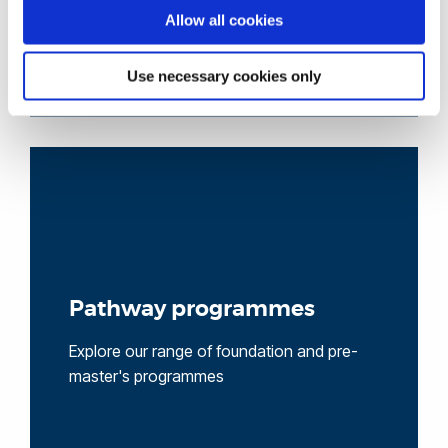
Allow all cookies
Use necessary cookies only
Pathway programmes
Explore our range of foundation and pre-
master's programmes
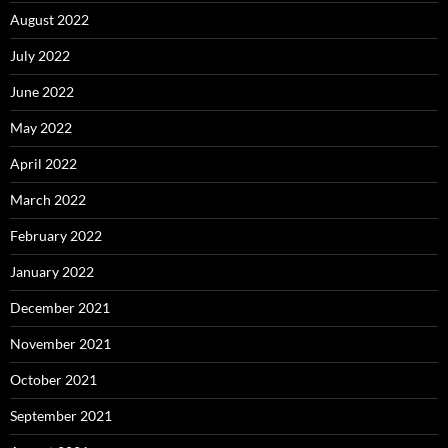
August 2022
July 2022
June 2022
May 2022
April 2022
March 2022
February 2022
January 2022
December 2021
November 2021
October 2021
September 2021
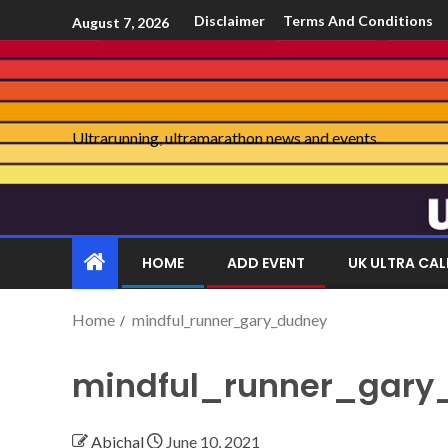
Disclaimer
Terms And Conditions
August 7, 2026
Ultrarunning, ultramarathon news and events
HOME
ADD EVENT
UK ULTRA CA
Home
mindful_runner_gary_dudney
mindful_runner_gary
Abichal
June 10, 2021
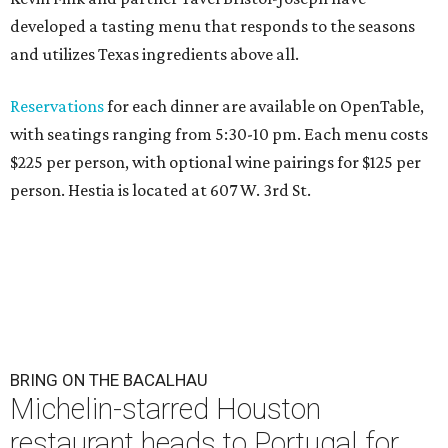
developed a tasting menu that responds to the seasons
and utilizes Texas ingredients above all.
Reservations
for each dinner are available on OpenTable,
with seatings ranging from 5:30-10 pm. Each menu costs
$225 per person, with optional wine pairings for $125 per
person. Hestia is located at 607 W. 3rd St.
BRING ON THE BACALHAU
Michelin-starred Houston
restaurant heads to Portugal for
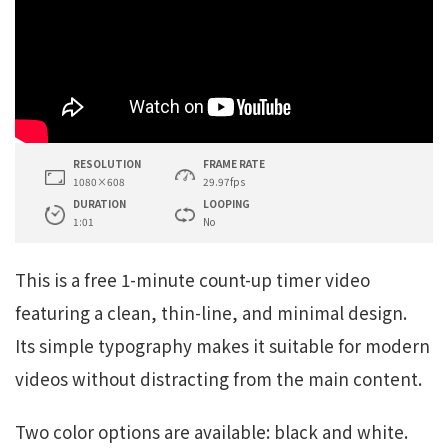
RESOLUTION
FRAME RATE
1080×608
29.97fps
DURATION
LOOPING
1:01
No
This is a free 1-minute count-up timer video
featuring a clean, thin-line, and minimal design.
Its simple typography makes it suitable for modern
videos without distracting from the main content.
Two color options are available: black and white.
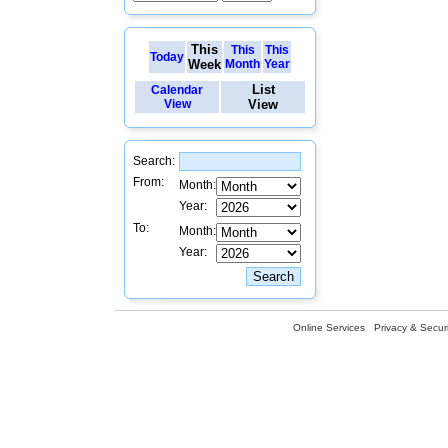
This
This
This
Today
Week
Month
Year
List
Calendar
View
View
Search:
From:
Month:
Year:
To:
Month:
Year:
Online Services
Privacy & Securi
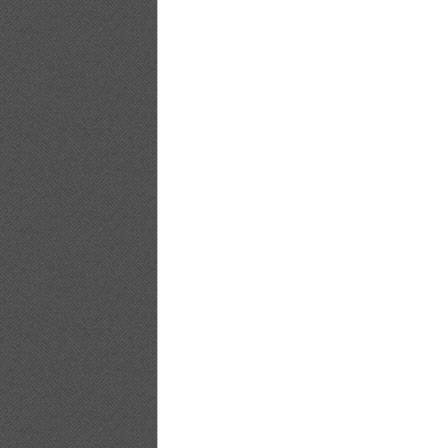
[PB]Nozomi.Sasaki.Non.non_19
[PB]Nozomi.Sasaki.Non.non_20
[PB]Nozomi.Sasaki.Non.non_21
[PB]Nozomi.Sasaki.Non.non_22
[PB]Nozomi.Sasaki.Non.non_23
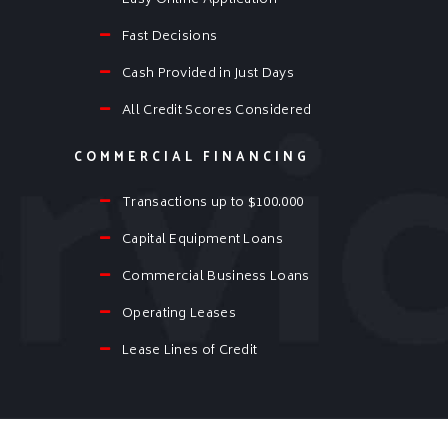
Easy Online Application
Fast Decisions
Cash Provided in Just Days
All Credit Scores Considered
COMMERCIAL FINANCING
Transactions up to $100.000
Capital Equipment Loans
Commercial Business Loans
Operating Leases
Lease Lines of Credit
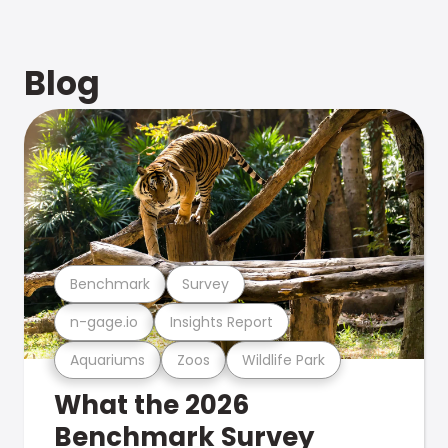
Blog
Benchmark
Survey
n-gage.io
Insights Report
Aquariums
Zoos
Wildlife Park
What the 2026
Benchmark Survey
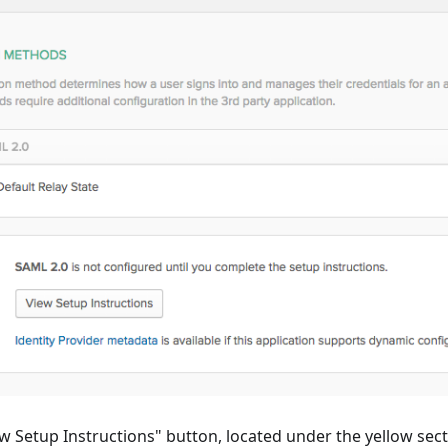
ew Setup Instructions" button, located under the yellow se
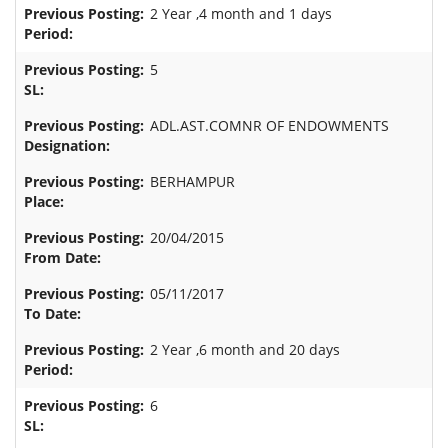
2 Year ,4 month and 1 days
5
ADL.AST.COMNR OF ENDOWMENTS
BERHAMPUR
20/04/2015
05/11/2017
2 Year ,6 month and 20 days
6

● ● ● ● ●

== WHAT THIS TASK INVOLVES ==
What lines in the material above hold the string "Online"? List them.

== RESULT OF THE TASK ==
Online Services
Easy Online Application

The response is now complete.